Someone benchmarked this. Let's talk...
https://jsperf.com/single-raf-draw-calls-vs-multiple-raf-draw-calls
I looked at the performance comparison (you should too). You're welcome to disagree. These are drawing primitives on a canvas element.
function timeStamp() {
return window.performance && window.performance.now ? window.performance.now() : new Date().getTime();
}
function frame() {
drawCircle();
drawLines();
drawRect();
}
function render() {
if (timeStamp() >= (time || timeStamp())) {
time = timeStamp() + delayDraw;
frame();
}
requestAnimationFrame(render);
}
function render1() {
if (timeStamp() >= (time || timeStamp())) {
time = timeStamp() + delayDraw;
drawCircle();
}
requestAnimationFrame(render1);
}
function render2() {
if (timeStamp() >= (time || timeStamp())) {
time = timeStamp() + delayDraw;
drawRect();
}
requestAnimationFrame(render2);
}
function render3() {
if (timeStamp() >= (time || timeStamp())) {
time = timeStamp() + delayDraw;
drawLines();
}
requestAnimationFrame(render3);
}
I think this code is really benchmarking 7 calls to timestamp() vs 2 calls to timestamp().

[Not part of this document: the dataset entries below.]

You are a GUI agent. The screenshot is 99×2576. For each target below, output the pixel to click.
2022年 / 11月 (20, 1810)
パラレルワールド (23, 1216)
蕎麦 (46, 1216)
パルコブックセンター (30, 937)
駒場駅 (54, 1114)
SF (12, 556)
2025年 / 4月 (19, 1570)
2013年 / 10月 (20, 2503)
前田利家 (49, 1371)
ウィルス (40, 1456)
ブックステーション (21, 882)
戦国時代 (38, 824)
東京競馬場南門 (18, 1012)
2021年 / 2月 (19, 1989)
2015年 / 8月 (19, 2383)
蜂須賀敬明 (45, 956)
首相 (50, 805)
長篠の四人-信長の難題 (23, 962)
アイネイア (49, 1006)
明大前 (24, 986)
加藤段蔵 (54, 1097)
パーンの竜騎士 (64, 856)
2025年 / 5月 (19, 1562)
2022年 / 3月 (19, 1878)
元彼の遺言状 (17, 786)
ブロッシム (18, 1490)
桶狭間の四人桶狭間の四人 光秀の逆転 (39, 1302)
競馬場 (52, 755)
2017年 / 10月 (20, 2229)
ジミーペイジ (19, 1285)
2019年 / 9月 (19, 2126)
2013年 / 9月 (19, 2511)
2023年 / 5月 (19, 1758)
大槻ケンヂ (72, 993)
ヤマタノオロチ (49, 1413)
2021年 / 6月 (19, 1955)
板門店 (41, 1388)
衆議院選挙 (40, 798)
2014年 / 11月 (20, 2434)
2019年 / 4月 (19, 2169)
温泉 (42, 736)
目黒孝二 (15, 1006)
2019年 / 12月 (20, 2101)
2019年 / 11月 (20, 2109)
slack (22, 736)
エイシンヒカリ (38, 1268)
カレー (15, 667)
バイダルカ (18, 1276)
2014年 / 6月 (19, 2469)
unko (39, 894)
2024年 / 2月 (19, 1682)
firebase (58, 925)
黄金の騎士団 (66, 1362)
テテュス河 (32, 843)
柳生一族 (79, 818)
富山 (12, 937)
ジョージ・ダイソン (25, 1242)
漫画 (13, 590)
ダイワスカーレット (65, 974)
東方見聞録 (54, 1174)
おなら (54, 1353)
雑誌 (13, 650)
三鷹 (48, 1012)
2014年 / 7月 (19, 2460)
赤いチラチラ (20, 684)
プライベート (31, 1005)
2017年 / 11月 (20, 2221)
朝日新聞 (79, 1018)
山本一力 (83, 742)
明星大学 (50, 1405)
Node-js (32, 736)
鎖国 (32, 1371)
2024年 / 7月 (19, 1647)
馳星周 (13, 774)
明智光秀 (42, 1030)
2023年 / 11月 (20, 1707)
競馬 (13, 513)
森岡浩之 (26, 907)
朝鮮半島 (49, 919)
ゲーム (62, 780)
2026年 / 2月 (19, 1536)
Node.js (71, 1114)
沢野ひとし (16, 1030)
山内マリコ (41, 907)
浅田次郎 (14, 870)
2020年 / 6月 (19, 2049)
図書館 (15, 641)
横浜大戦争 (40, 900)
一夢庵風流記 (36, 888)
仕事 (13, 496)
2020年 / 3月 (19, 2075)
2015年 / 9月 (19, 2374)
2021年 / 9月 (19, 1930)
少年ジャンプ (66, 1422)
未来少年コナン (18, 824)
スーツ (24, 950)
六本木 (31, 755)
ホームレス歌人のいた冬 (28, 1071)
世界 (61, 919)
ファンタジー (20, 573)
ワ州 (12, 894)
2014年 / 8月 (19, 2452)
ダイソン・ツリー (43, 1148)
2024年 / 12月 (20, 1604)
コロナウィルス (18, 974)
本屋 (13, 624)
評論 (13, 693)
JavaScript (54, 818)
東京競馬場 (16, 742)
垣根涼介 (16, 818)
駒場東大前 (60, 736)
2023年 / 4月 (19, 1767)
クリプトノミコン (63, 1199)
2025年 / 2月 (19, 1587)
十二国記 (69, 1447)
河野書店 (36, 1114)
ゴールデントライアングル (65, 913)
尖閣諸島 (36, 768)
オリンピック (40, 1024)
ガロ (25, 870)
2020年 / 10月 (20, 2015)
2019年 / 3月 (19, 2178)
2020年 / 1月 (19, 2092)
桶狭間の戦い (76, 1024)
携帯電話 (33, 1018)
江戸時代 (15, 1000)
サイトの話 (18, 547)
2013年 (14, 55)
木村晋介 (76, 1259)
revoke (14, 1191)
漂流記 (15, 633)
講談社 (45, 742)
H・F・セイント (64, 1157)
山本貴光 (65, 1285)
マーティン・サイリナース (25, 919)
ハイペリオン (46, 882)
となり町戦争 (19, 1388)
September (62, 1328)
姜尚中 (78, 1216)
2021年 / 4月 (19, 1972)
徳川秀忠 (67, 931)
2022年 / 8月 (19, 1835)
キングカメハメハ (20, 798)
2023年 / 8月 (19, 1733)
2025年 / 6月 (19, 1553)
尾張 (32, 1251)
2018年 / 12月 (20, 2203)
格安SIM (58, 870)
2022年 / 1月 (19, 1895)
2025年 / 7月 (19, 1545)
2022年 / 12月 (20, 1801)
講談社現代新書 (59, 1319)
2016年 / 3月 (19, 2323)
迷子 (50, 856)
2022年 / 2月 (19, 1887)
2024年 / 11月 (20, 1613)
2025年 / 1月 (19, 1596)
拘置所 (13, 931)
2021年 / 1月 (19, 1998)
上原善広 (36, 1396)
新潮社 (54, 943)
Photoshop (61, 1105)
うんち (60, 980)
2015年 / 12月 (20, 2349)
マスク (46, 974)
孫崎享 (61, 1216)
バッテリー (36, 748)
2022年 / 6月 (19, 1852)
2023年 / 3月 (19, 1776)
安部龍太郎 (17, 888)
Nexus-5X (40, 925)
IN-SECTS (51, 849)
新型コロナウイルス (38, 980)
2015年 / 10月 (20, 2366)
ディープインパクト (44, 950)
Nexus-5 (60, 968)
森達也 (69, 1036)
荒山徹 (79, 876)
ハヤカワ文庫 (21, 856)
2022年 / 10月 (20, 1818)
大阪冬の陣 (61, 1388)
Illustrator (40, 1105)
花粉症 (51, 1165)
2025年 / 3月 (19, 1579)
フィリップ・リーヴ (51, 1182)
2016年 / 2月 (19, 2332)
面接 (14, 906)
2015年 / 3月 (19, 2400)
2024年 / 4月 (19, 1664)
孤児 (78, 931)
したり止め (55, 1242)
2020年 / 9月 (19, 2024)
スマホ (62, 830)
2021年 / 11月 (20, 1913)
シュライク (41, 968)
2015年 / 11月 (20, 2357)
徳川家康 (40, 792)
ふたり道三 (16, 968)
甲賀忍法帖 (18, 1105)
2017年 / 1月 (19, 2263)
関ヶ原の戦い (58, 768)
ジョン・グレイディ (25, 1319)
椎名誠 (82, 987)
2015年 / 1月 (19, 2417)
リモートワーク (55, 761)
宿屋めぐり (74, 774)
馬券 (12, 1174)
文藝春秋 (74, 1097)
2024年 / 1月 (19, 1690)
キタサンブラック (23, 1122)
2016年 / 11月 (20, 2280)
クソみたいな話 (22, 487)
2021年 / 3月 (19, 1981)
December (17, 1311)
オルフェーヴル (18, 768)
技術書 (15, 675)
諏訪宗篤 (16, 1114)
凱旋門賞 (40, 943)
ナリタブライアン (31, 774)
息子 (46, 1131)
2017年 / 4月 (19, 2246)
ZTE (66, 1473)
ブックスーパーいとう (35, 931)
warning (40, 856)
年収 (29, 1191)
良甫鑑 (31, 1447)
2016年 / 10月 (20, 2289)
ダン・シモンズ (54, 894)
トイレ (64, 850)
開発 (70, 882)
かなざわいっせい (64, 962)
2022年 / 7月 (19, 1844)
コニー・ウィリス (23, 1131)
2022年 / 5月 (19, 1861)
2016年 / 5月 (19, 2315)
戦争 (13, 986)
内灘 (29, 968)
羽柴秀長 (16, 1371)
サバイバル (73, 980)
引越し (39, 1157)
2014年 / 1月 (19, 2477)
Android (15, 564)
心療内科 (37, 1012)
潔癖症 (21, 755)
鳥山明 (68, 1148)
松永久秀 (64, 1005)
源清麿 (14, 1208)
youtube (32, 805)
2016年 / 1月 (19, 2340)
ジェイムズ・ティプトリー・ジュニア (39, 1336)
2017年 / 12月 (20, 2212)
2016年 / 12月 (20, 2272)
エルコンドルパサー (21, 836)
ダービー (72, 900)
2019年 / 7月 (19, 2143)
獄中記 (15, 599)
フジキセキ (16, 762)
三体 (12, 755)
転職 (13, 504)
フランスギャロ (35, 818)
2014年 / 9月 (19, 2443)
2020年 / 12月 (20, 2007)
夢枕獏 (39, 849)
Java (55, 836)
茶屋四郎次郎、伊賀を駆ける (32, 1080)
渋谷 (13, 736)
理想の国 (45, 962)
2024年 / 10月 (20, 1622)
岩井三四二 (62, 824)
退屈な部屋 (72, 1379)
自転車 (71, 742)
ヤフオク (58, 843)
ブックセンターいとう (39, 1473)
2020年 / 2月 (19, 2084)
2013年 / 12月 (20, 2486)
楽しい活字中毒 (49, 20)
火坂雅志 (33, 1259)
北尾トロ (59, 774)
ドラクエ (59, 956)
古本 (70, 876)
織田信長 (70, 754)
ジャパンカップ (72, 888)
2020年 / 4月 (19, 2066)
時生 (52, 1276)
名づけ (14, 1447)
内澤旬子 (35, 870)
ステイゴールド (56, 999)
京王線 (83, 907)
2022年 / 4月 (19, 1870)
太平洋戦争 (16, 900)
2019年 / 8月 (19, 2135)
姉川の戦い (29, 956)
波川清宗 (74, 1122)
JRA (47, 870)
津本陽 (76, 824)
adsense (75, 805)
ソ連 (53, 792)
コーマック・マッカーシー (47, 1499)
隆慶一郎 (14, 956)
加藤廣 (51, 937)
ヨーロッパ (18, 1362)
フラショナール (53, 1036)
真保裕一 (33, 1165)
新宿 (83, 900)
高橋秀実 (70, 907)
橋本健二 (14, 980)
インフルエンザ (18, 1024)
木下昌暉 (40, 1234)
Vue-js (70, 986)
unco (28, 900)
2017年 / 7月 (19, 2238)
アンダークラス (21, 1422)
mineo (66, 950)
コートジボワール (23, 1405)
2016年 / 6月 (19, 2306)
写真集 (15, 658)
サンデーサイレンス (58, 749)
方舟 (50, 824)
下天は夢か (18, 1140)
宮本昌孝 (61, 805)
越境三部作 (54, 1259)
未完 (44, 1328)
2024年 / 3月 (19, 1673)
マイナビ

Look at the difference between Chrome 46 and 47.
- Chrome 46: 12k/sec (one call) vs 12k/sec (3 calls)
- Chrome 47: 270k/sec (one call) vs 810k/sec (3 calls)
I think this is so well optimized that it doesn't make a difference. This is just measuring noise at this point.
My takeaway is this doesn't need to be hand-optimized for my application.
If you're worried about performance look at the difference between Chrome 59 (1.8m ops/sec) vs Chrome 71 (506k ops/sec).